O que eu queria era uma pele lisa e uniforme como a da Delilah Mason.
O Sam abanou a cabeça, ficando perplexo, e depois os seus olhos iluminaram-se.
— Sabias que as sardas são causadas por um excesso de produção de melanina, que é estimulado pelo sol? — Reparando no meu ar de admiração, apressou-se a acrescentar: — O que foi? É verdade.
— Acredito em ti — respondi devagar. — Mas é um facto muito aleatório para o saberes assim.
— Vou ser médico, sei muitos factos aleatórios, como tu dizes — afirmou depois de se rir e fez umas aspas com os dedos.
— Já sabes o que queres ser? — espantei-me. Já eu, não fazia ideia do que queria ser. Nem por sombras. A minha melhor disciplina era Inglês e eu gostava de escrever, mas nunca tinha pensado a sério num emprego de adulta.
— Sempre quis ser médico, cardiologista, mas a minha escola não é grande coisa. E eu não quero ficar aqui para sempre, por isso, estudo sozinho. A minha mãe compra-me livros em segunda mão, pela Internet, para estudar — explicou ele.
Eu absorvi tudo aquilo.
— Hum… então és inteligente?
— Parece que sim.
De seguida, levantou-se, todo ele um monte de braços, pernas e articulações pontiagudas e puxou-me para cima pelos braços. Era surpreendentemente forte para alguém tão esguio.
— E sou um ótimo nadador. Anda. Vou ensinar-te a dar aquela cambalhota.
Depois de inúmeros chapões de barriga, alguns mergulhos e uma cambalhota relativamente bem-sucedida, eu e o Sam estendemo-nos na jangada, com as caras viradas para o céu, e o sol já quente do fim da manhã a secar os nossos fatos de banho.
— Estás sempre a fazer isso — disse o Sam, olhando para mim.
— A fazer o quê?
— A mexer no cabelo.
Encolhi os ombros. Devia ter dado ouvidos à minha mãe quando ela me disse que uma franja não ia resultar com o meu tipo de cabelo. Em vez disso, numa noite na primavera passada, enquanto os meus pais corrigiam testes, resolvi tratar do assunto pelas minhas próprias mãos — e com a ajuda das belas tesouras de costura da minha mãe. Mas não havia maneira de conseguir que a franja ficasse uniforme e cada tesourada só tornava as coisas piores. Em menos de cinco minutos, tinha desgraçado completamente o meu cabelo.
Arrastei-me pelas escadas abaixo até à sala, com as lágrimas a escorrerem-me pela cara abaixo. Ao ouvirem os meus soluços, os meus pais viraram-se e viram-me ali, de tesoura na mão.
«Persephone! O que se passa?»
A minha mãe sobressaltou-se e correu para mim, verificou-me os pulsos e os braços à procura de estragos e, depois, abraçou-me com força, enquanto o meu pai continuava sentado, de boca aberta.

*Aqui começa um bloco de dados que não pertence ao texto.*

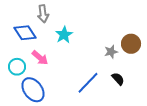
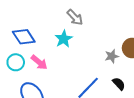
gray arrow: (43, 14) -> (75, 17), moved, turned -36
cyan circle: (17, 67) -> (16, 62), moved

«Não te preocupes, querida, vamos resolver isto», disse a minha mãe, e afastou-se para ir agendar uma marcação no seu cabeleireiro. «Se queres mesmo ter uma franja, tem de parecer que foi feita como deve ser.»
O meu pai esboçou um sorriso leve.
«O que é que te passou pela cabeça, miúda?»
Os meus pais já tinham feito uma proposta para a propriedade à beira do lago, em Barry’s Bay, mas verem-me mexer assim nas tesouras deve tê-los levado ao limite, porque, no dia seguinte, o meu pai telefonou à agência e disse-lhes para aumentarem a oferta. Queriam tirar-me da cidade mal as aulas acabassem.
Mas, ainda hoje, acho que os meus pais estavam a exagerar. A Diane e o Arthur Fraser, ambos professores na Universidade de Toronto, adoravam-me daquela maneira única dos pais de classe média alta, já com uma certa idade e com um único filho. A minha mãe, académica da área de Sociologia, já estava no final da casa dos 30 anos quando me teve; o meu pai, que dava aulas de Mitologia Grega, já tinha passado dos 40. Todos os meus pedidos de um novo brinquedo, uma visita às livrarias ou materiais para um novo passatempo eram satisfeitos com entusiasmo e um cartão de crédito. Sendo uma criança que preferia colecionar louvores na escola a arranjar problemas, não lhes dava muitos motivos para me disciplinarem. Em troca, eles davam-me maior liberdade de ação.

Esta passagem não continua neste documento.